# Ok, now I feel inadequate (is concrete the new glass?)



## rs79 (Dec 7, 2004)

http://farm3.static.flickr.com/2635/3742211962_641116803e_b.jpg


----------



## PeterE (Feb 9, 2010)

Wow! I want a pond like that! I wonder how they grew all those great plants? Do you think they dose them or fertilize them?


----------



## svenhipsta (Dec 16, 2009)

Back in February we had John Hansen come speak to our local club. He had lots of photos of the fish farms in Florida. Wish he would post them here!


----------



## PeterE (Feb 9, 2010)

That's a fish farm? Lucky fish. I would love to see those pictures.


----------



## Cliff Mayes (Jan 29, 2007)

A lot of the old Goldfish ponds were made of concrete. The Chinese, who essentially came up with Goldfish, admired them from the top. Westerners have a tendency to observe fish from the sides. This probably has to do with the type of vessel used.

During WWll ships were sometimes made from concrete because it was fast and cheap but it didn't work out over the long haul probably because it was bulky and expensive.

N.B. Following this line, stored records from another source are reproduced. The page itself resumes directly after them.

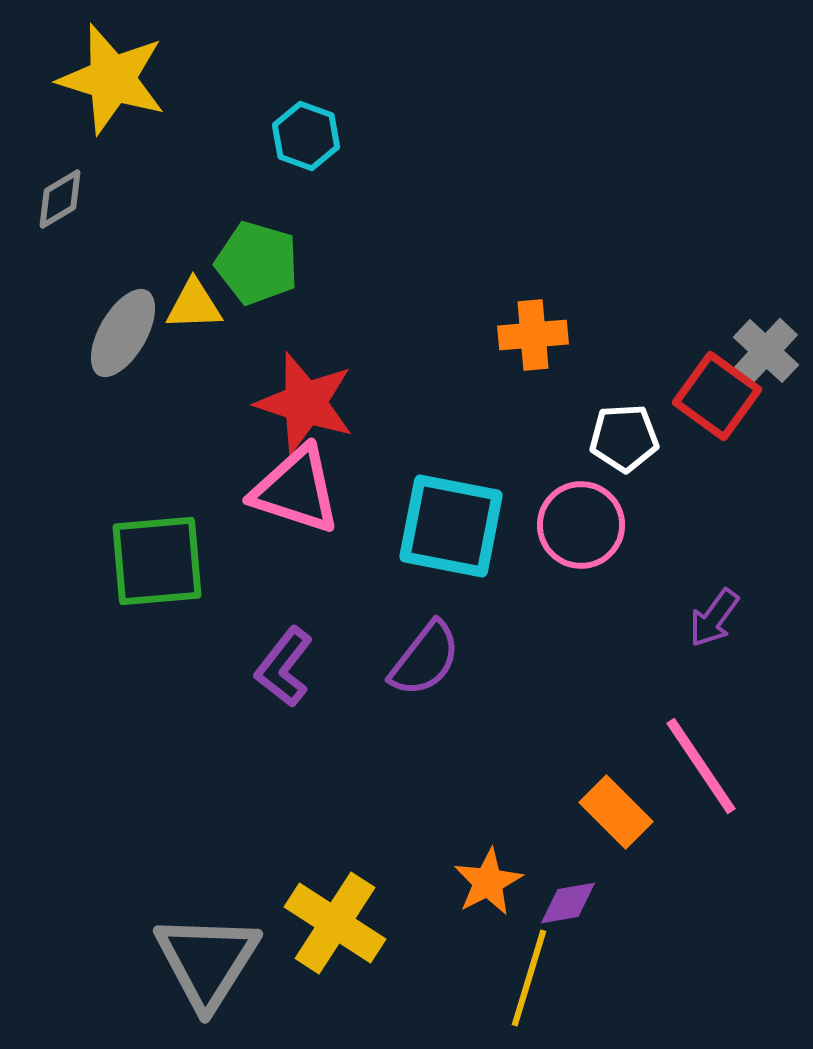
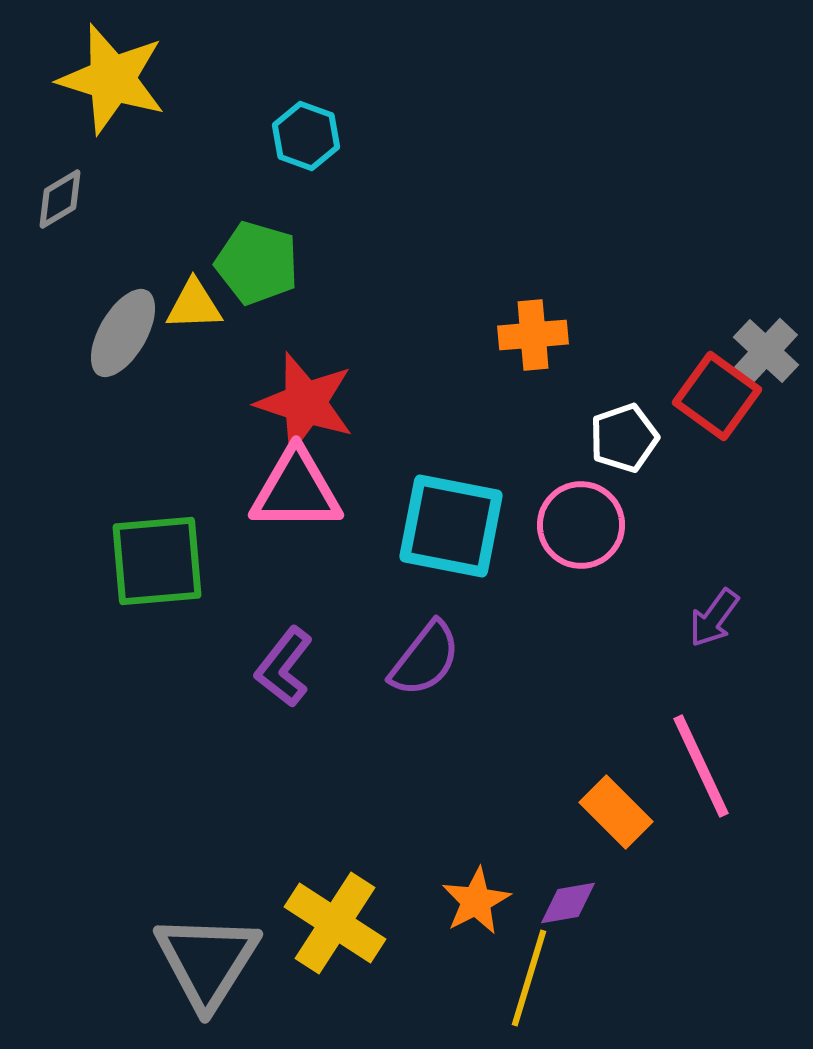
white pentagon: rotated 16 degrees counterclockwise
pink triangle: rotated 18 degrees counterclockwise
pink line: rotated 9 degrees clockwise
orange star: moved 12 px left, 19 px down
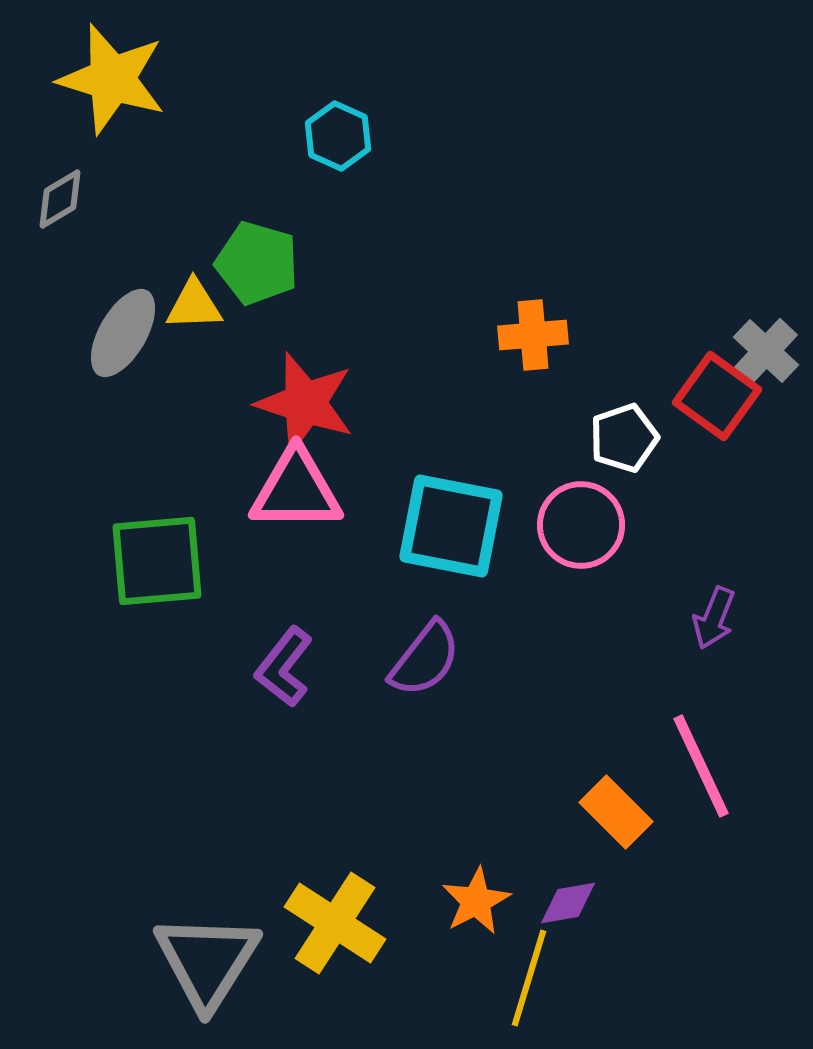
cyan hexagon: moved 32 px right; rotated 4 degrees clockwise
purple arrow: rotated 14 degrees counterclockwise
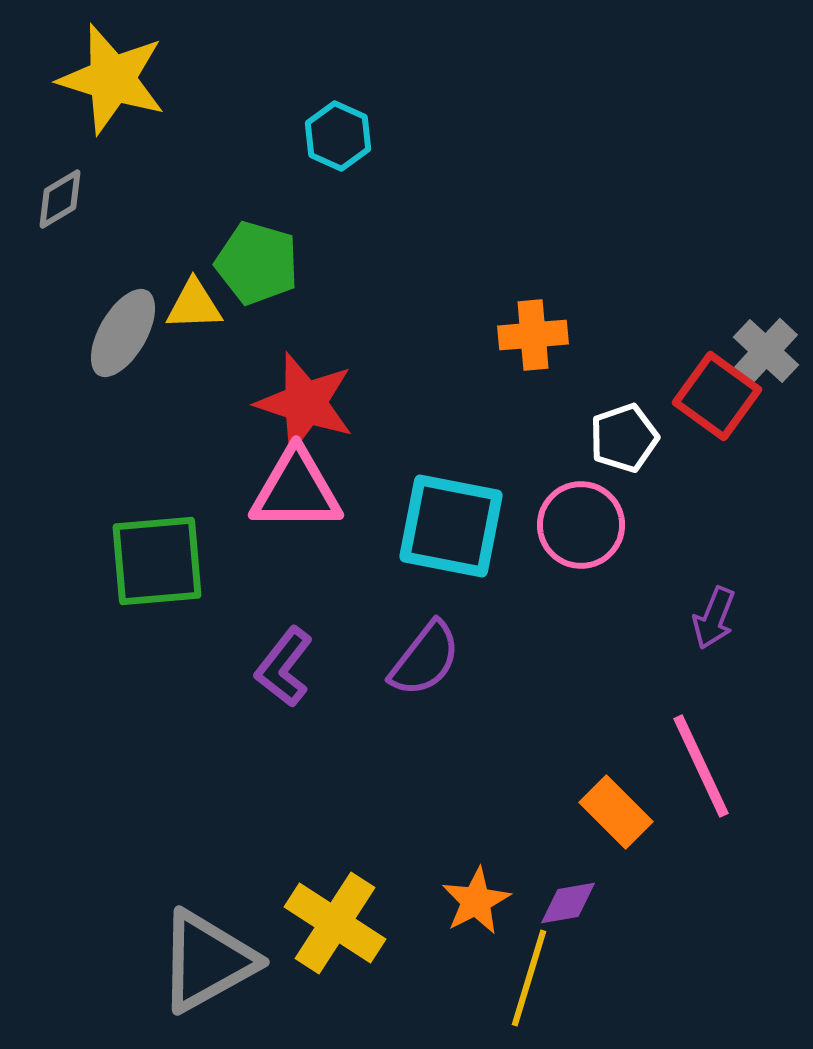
gray triangle: rotated 29 degrees clockwise
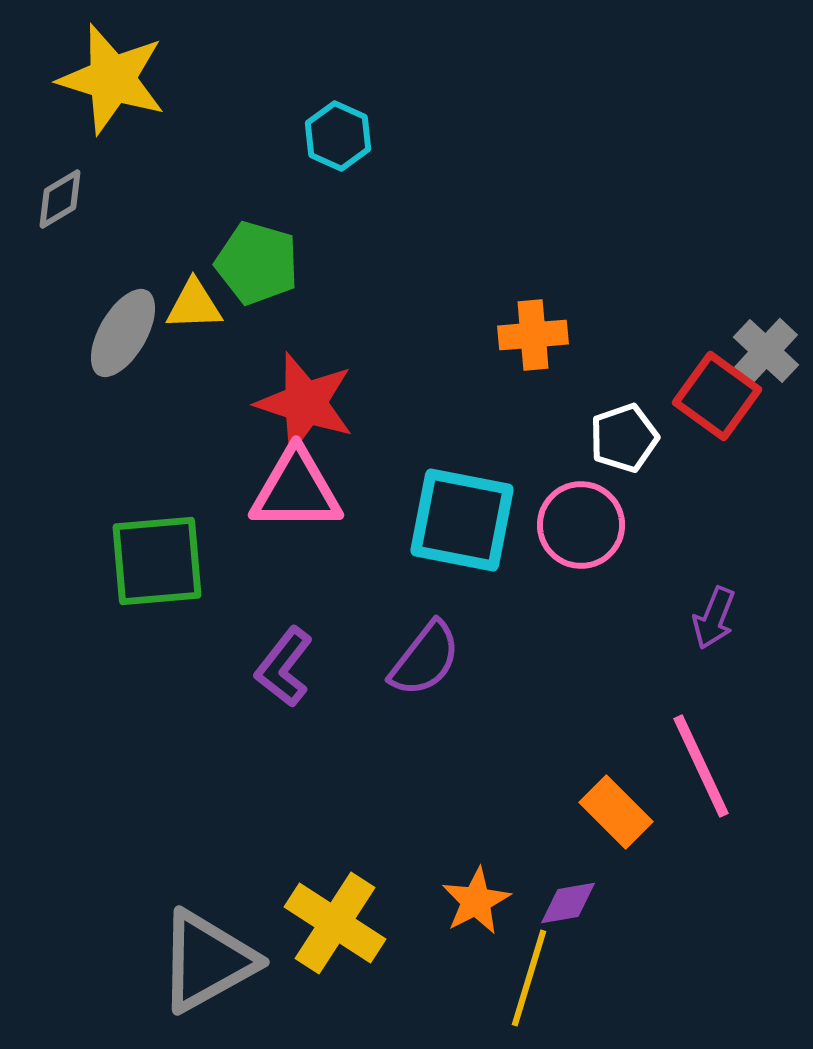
cyan square: moved 11 px right, 6 px up
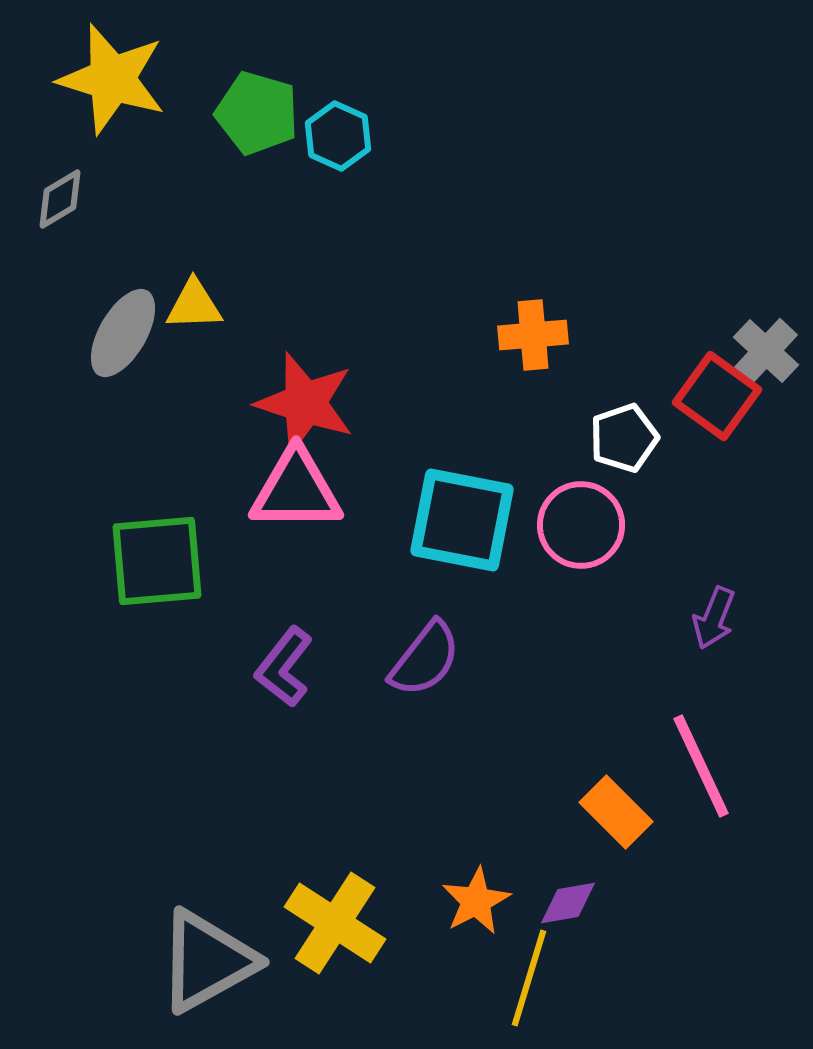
green pentagon: moved 150 px up
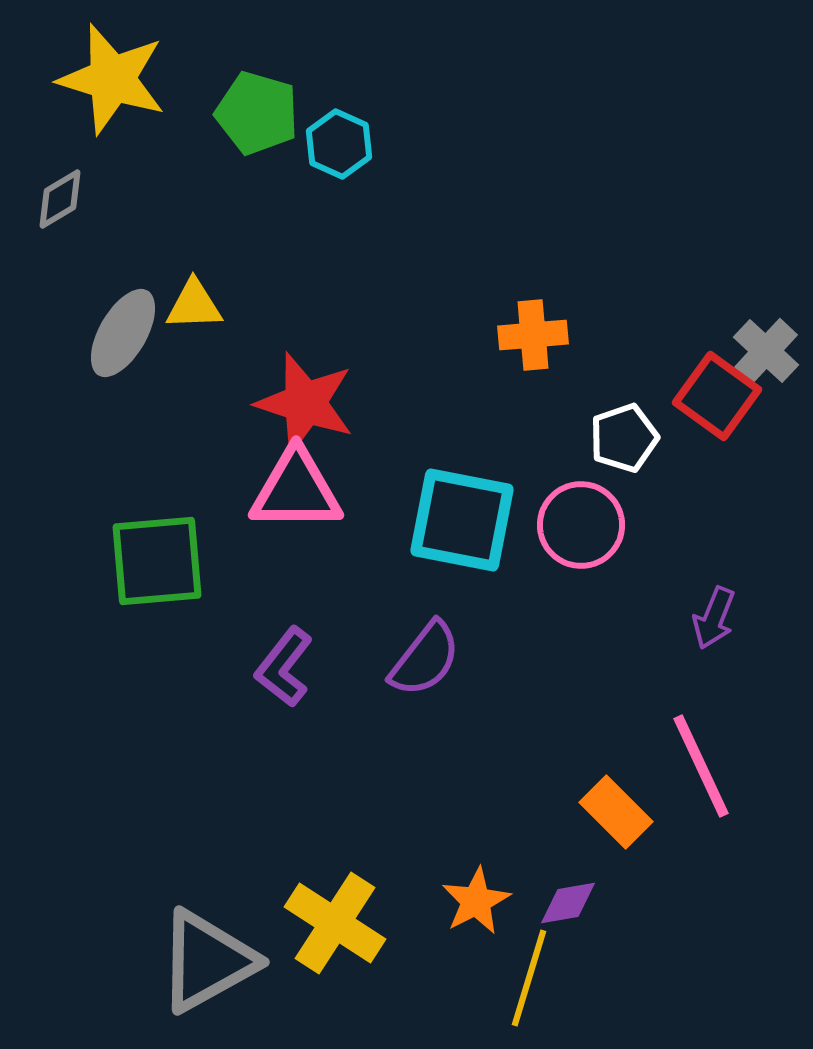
cyan hexagon: moved 1 px right, 8 px down
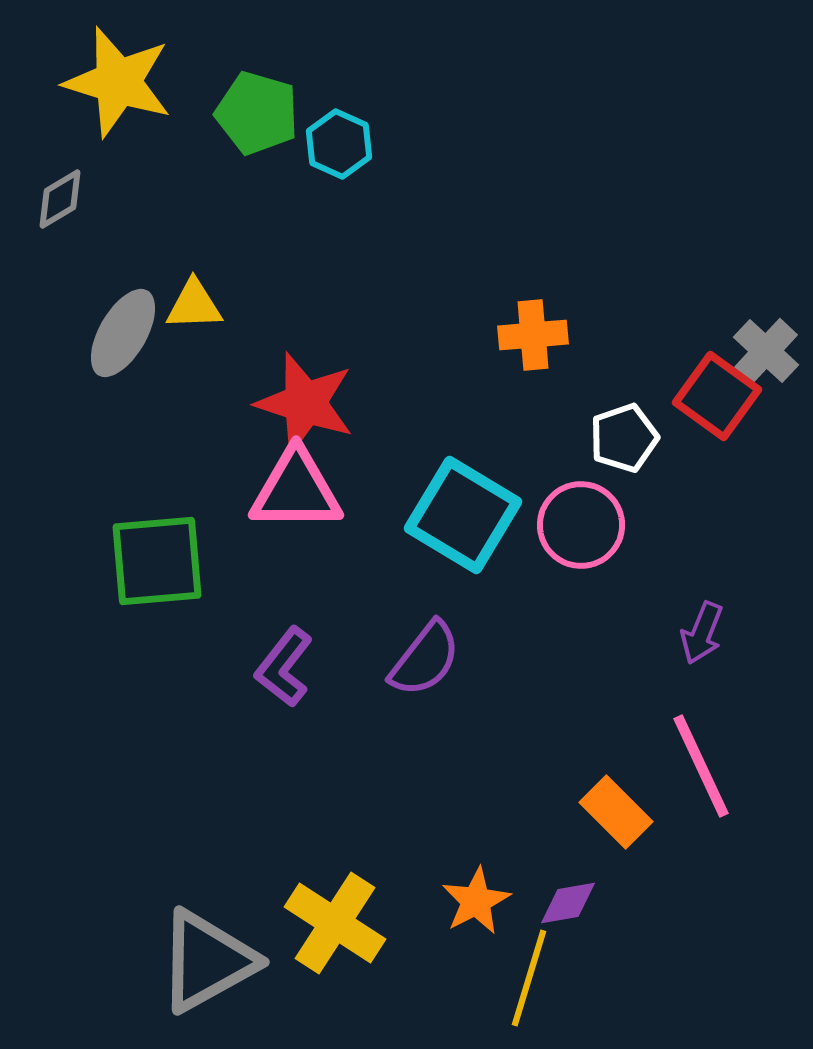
yellow star: moved 6 px right, 3 px down
cyan square: moved 1 px right, 5 px up; rotated 20 degrees clockwise
purple arrow: moved 12 px left, 15 px down
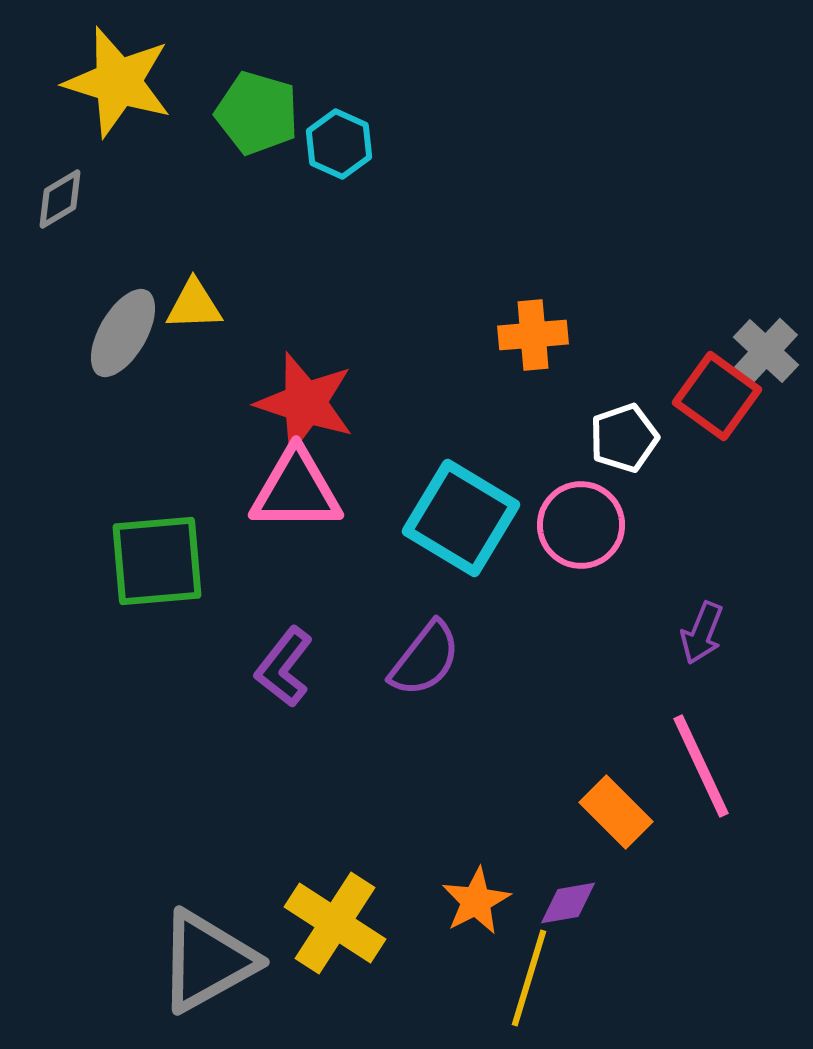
cyan square: moved 2 px left, 3 px down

Will concrete replace glass for tanks? Probably not.


----------



## deftones2015 (Dec 7, 2007)

That is a nice set up though. Don't have to worry about cracked tanks or broken seals. I personally enjoy the top down views of most tanks and a lot of people who keep reef tanks go to a lot of trouble to get pictures of their corals from the top view as well. Plants and even coral look totally different when the person views it from the side and from the top. Just my opinion though.


----------